/retina-sdk.rb

A Ruby Client for the Cortical.io Retina API

Primary LanguageRubyBSD 2-Clause "Simplified" LicenseBSD-2-Clause

retina-sdk.rb - A Ruby Client for the Cortical.io Retina API

Pure Ruby wrapper library for Cortical.io's Retina API. Register for a free API key and include retina-sdk.rb to add language intelligence to your application.

Introduction

Cortical.io's Retina API allows the user to perform semantic operations on text. One can for example:

  • measure the semantic similarity between two written entities
  • create a semantic classifier based on positive and negative example texts
  • extract keywords from a text
  • divide a text into sub-sections corresponding to semantic changes
  • extract terms from a text based on part of speech tags

The meaning of terms and texts is stored in a sparse binary representation that allows the user to apply logical operators to refine the semantic representation of a concept.
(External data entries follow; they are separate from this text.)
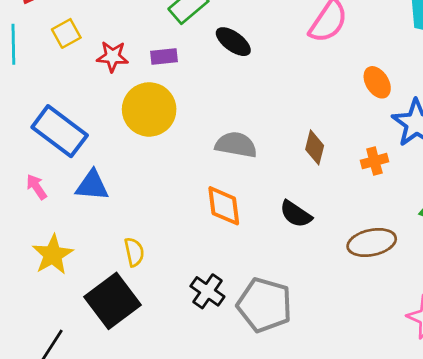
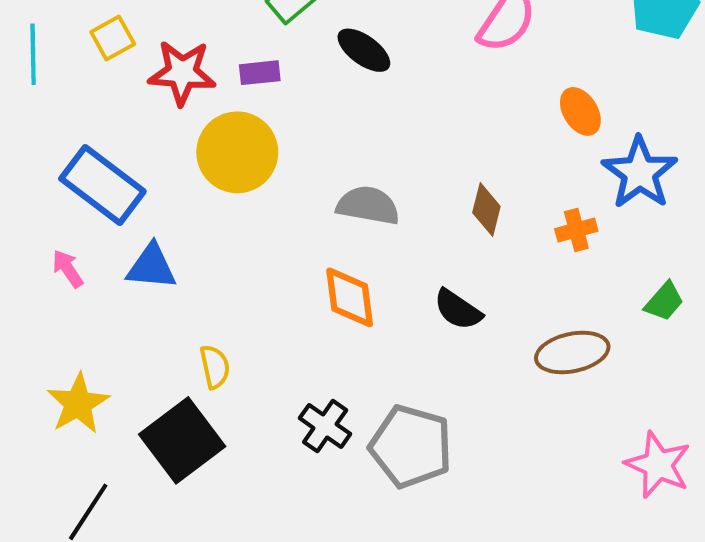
red star: (112, 57) -> (182, 73), size x1.4
yellow star: (53, 255) -> (78, 404), moved

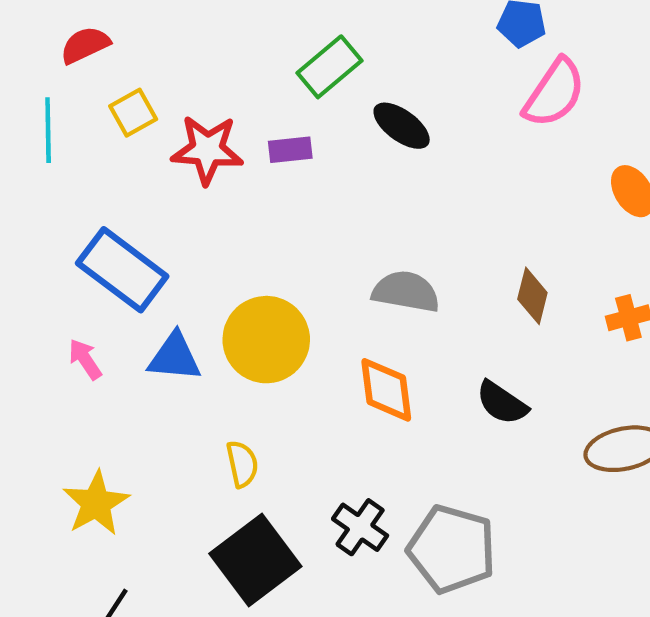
yellow circle: (237, 152) -> (266, 340), moved
black square: (182, 440) -> (255, 560), moved

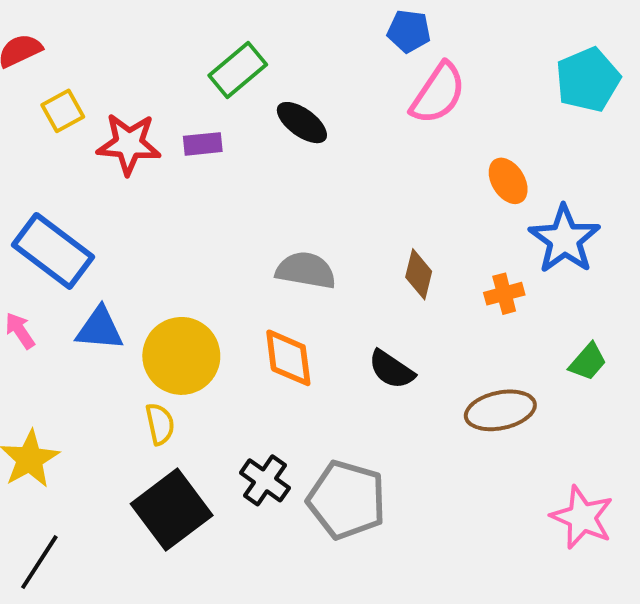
yellow circle: (266, 340) -> (181, 356), moved

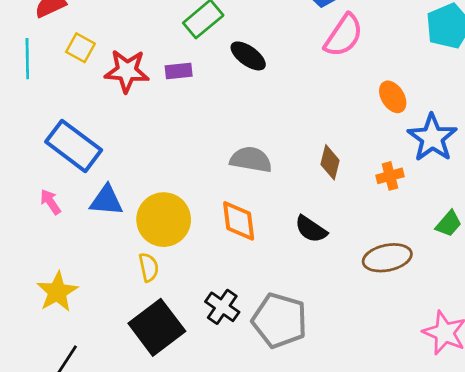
yellow square: (63, 111) -> (80, 48), turned -32

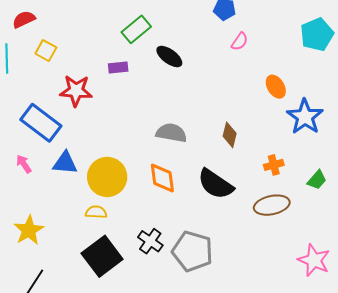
pink semicircle: (344, 35) -> (240, 41), size x0.6
red star: (127, 71) -> (76, 91), moved
orange cross: (390, 176) -> (274, 165), moved
black semicircle: (311, 229) -> (216, 184), size x1.5
yellow semicircle: (149, 267) -> (96, 212), turned -75

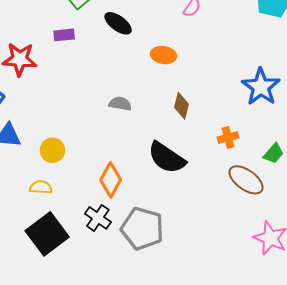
orange ellipse: (276, 87) -> (164, 55), moved, turned -50
gray semicircle: (171, 133) -> (120, 104), size x0.7
yellow circle: (107, 177) -> (52, 150), size x0.6
orange diamond: (162, 178) -> (111, 180), moved, turned 36
brown ellipse: (272, 205) -> (246, 180), moved, turned 48

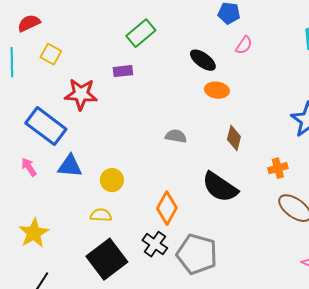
black ellipse: (118, 23) -> (203, 60), moved

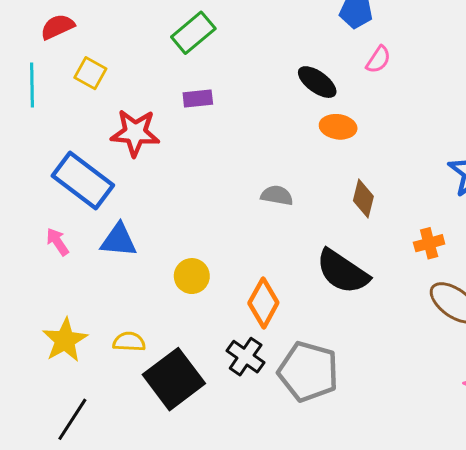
green rectangle: (141, 33) -> (193, 33), moved
yellow circle: (112, 180) -> (192, 276), moved
yellow semicircle: (101, 215) -> (129, 342), moved

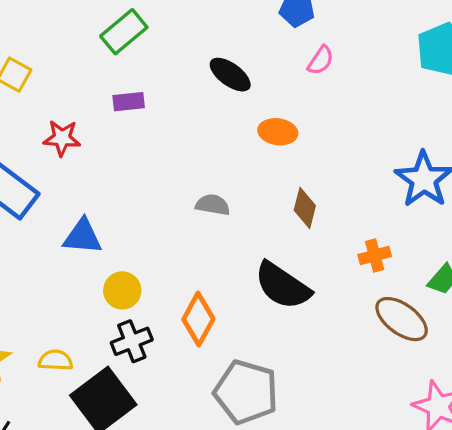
black ellipse: (317, 82) -> (230, 75), moved
red star: (135, 133) -> (62, 138), size x0.7
blue triangle: (119, 240) -> (83, 236), moved
black cross: (246, 357) -> (132, 341), moved, turned 33

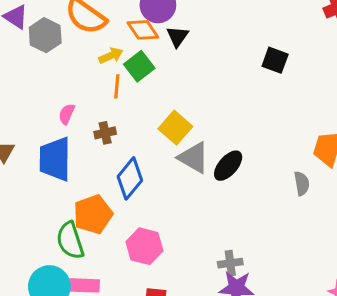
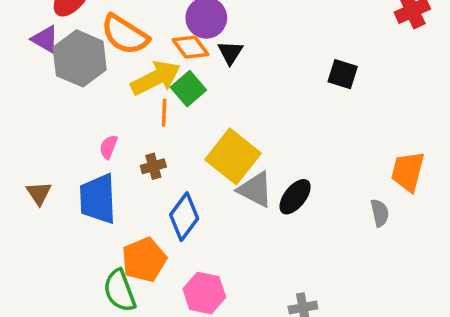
gray hexagon: (45, 35) -> (80, 58), size x1.4
yellow arrow: (111, 56) -> (156, 78), size x1.8
yellow square: (175, 128) -> (233, 156), size x1.4

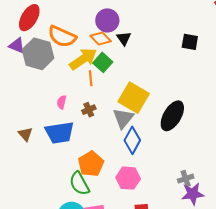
gray triangle: (255, 190) -> (123, 118), moved, turned 50
black ellipse: (295, 197) -> (172, 116), size x1.4
blue trapezoid: (98, 199) -> (60, 133), turned -88
blue diamond: (184, 217) -> (132, 140), moved

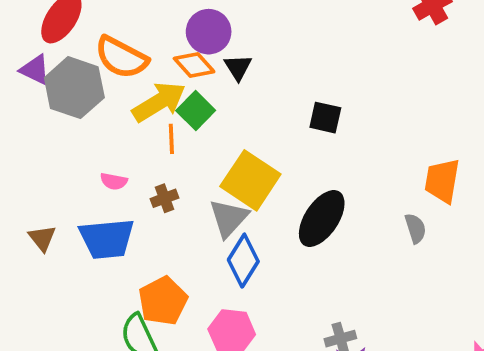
black square: (190, 42) -> (325, 118), moved
pink semicircle: (62, 102) -> (114, 181), turned -96

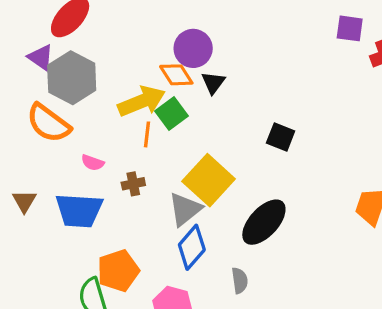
orange semicircle: (121, 57) -> (48, 123), moved
gray semicircle: (415, 228) -> (240, 280), moved

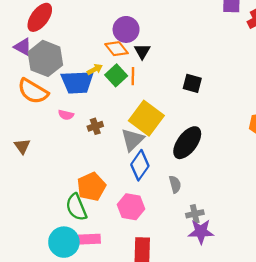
yellow arrow: (142, 101) -> (95, 69), size x0.5
orange line: (147, 134) -> (133, 76), moved
blue trapezoid: (79, 210) -> (77, 82), moved

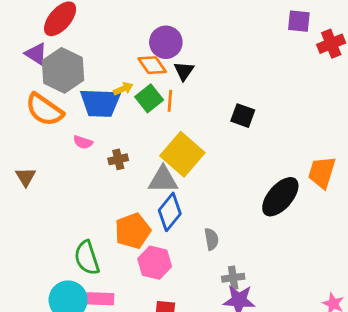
gray triangle: (132, 140) -> (163, 180), turned 40
black ellipse: (187, 143) -> (280, 197), moved
orange pentagon: (91, 187) -> (133, 231), moved

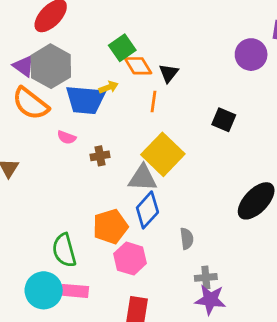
purple circle: (166, 42) -> (251, 55), moved
purple triangle: (36, 54) -> (24, 66), moved
green square: (149, 98) -> (122, 48), moved

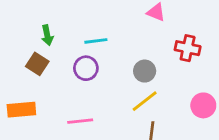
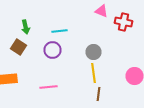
red cross: (188, 48) -> (124, 22), moved
yellow line: (145, 101) -> (94, 73), turned -60

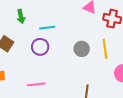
green arrow: (26, 27) -> (21, 16), moved
yellow line: (94, 73) -> (105, 49), moved

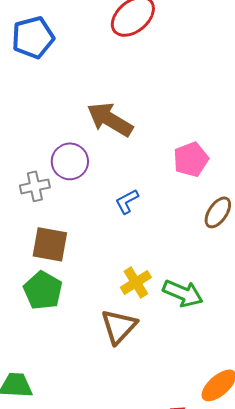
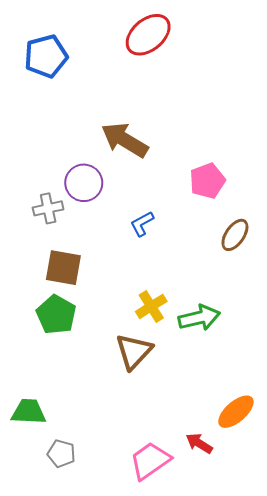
green arrow: (183, 293) -> (199, 318), turned -36

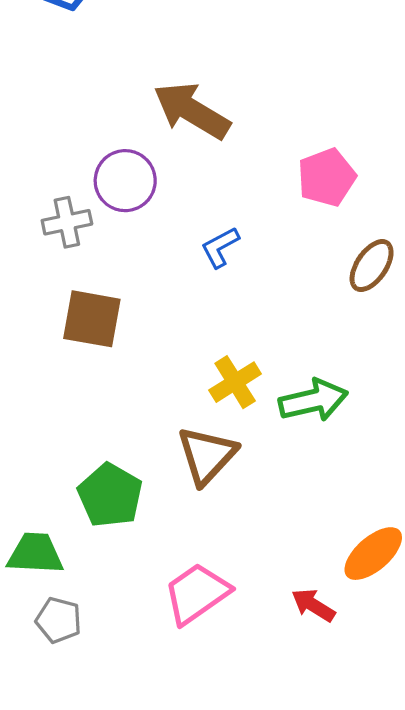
green pentagon: (56, 315) -> (110, 495), moved
gray pentagon: (61, 454) -> (59, 620), moved
pink trapezoid: (150, 461) -> (197, 593), moved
You can read more about the technology at the documentation page.

To access the API, you will need to register for an API key.

Installation

The client is available as a regular Ruby gem and can be installed as follows:

Add this line to your application's Gemfile:

    gem 'retina-sdk'

And then execute:

    $ bundle

Or install it yourself as:

    $ gem install retina-sdk

This gem will not pull in any other library.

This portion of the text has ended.